I’m gonna save this document. And once again, I will flip-flop my screen share back to the PAC checker. And we’re gonna drag and drop our freshly-fixed file right into the tool. Oh, boy, did I not fix the fonts?

And we’ll look at the results in detail. Okay, we actually did that.

(Emily laughs)

So we’ll pretend that it kind of worked out. But as you can see, other errors that it found before, right at the alternative descriptions for annotations, errors are gone, all of those other weird errors have now been fixed, thanks to the Acrobat PreFlight.

Most of the time, if you can take these steps, your document will be discoverable, readable, and navigable for assistive technology users. And the more stringent checkers like the PAC checker will likely turn up additional issues as I mentioned and those are usually gonna be the kinds of things that violate the PDF spec, but don’t present barriers for assistive technology users. Fair warning, the rabbit hole of PDF specifications only gets deeper and weirder from here, so follow through with some of those leads at your peril. While we are here, if we have another minute or two, we could take a look at a couple of other nice features in the PAC checker.

So we’ve looked at our document. It’s in pretty good shape. Now maybe we wanna take a peek at the Logical Structure.

So there’s this little, it looks like a teeny tiny little org chart icon, and you can take a look at the structure elements. So these are meaningful pieces of content that have been tagged in your file. We can work our way down, kind of like walking the tags tree in Acrobat. So you get that same kind of bird’s eye look at the structure and whether or not everything seems to be in the proper order.

So this is one useful way to kind of have an abstract look at your content. Pretty, pretty useful.

And, again, if you find something out of order, you can go back into Acrobat and fix it. The other really nice functionality here is this all-seeing eyeball icon.

This is the screen reader preview. If you open this it will give you, oh, good, yes, I can expand it. It’s gonna give you a visualization of the, Oh my gosh. Ouch.

So so this is gonna give you a visualization of the way that your content will be presented to a screen reader. And it labels everything according to what kind of content it is.

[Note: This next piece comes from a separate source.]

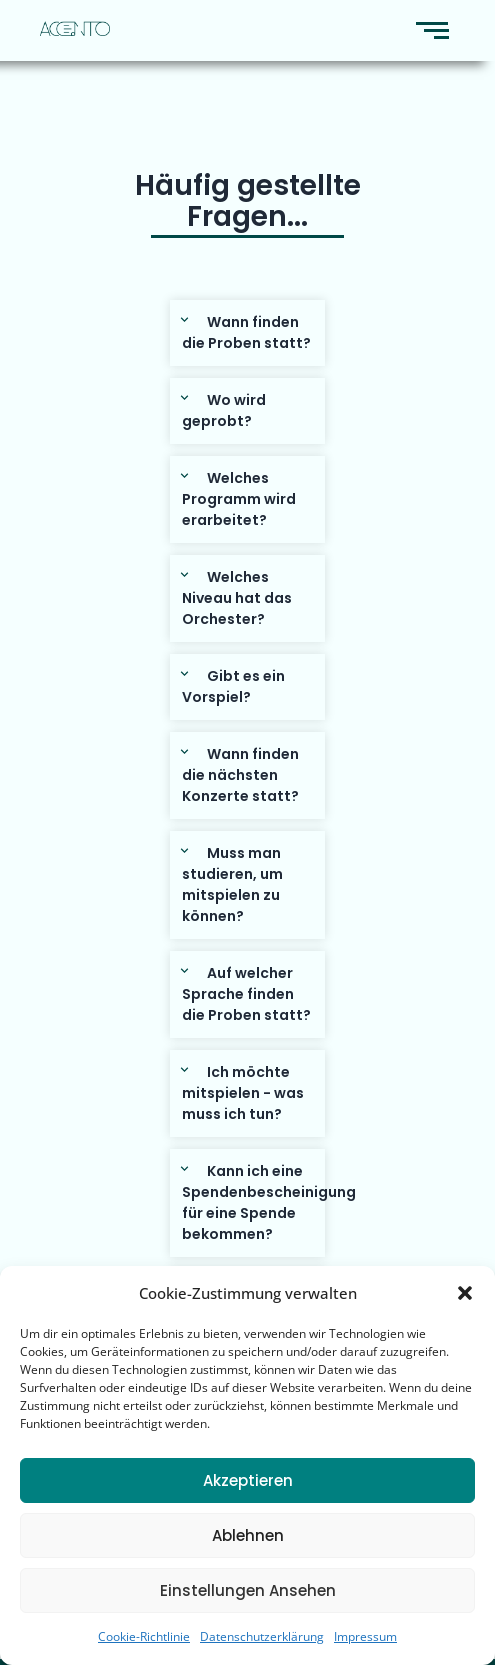 This screenshot has height=1665, width=495. What do you see at coordinates (248, 1480) in the screenshot?
I see `Akzeptieren` at bounding box center [248, 1480].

So we see that there’s the big document tag here that sort of encompasses everything, our very first figure tag, and we can see that there’s alt text assigned to it, our headers, our paragraph text, all these other content types are sort of explained here. Our table of contents, we’re gonna skip that for today. But, again, you can get another view of how your document is tagged, how it’s organized, how all of these pieces of content relate to one another.

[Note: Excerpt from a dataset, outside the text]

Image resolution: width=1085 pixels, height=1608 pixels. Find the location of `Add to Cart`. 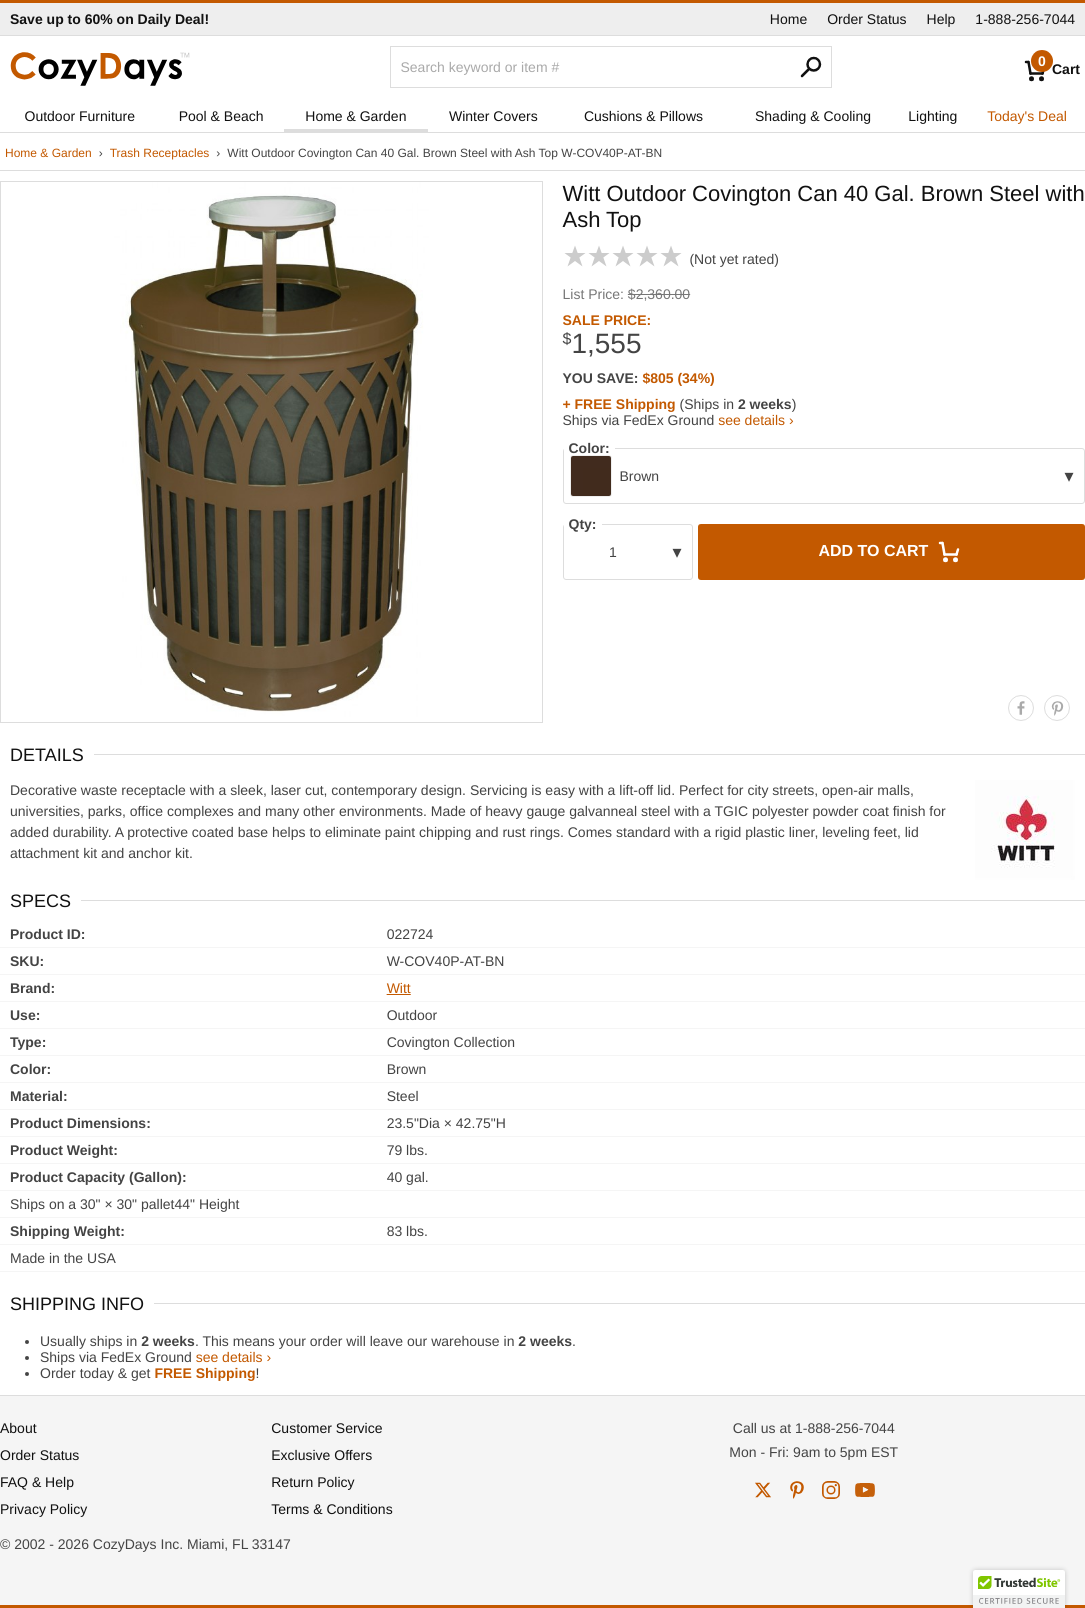

Add to Cart is located at coordinates (891, 552).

This visualization is particularly nice, I think. This is an unordered list, right? So we have our list tag, underneath which are several list items. Each list item contains a label and the list item body.

So this just shows you at a glance what a properly tagged unordered list is gonna look like structurally. And it’ll do the same thing for a table. I’m trying to scroll, but not too fast.

You can see the table tag, the rows, the headers, the table data, all tagged and kind of, and just sort of laying out those relationships visually so that you can see and this is how a screen reader will encounter all of these items. All righty, I’m gonna stop sharing. So there we are. We created an accessible Word file.

We exported it properly to the PDF format. We checked in Acrobat and we checked using this more stringent PAC checker.

We went back and we applied those infamous finishing touches, and we ended up with a very good result. I don’t know why it’s lying about the font embedding, but there it is.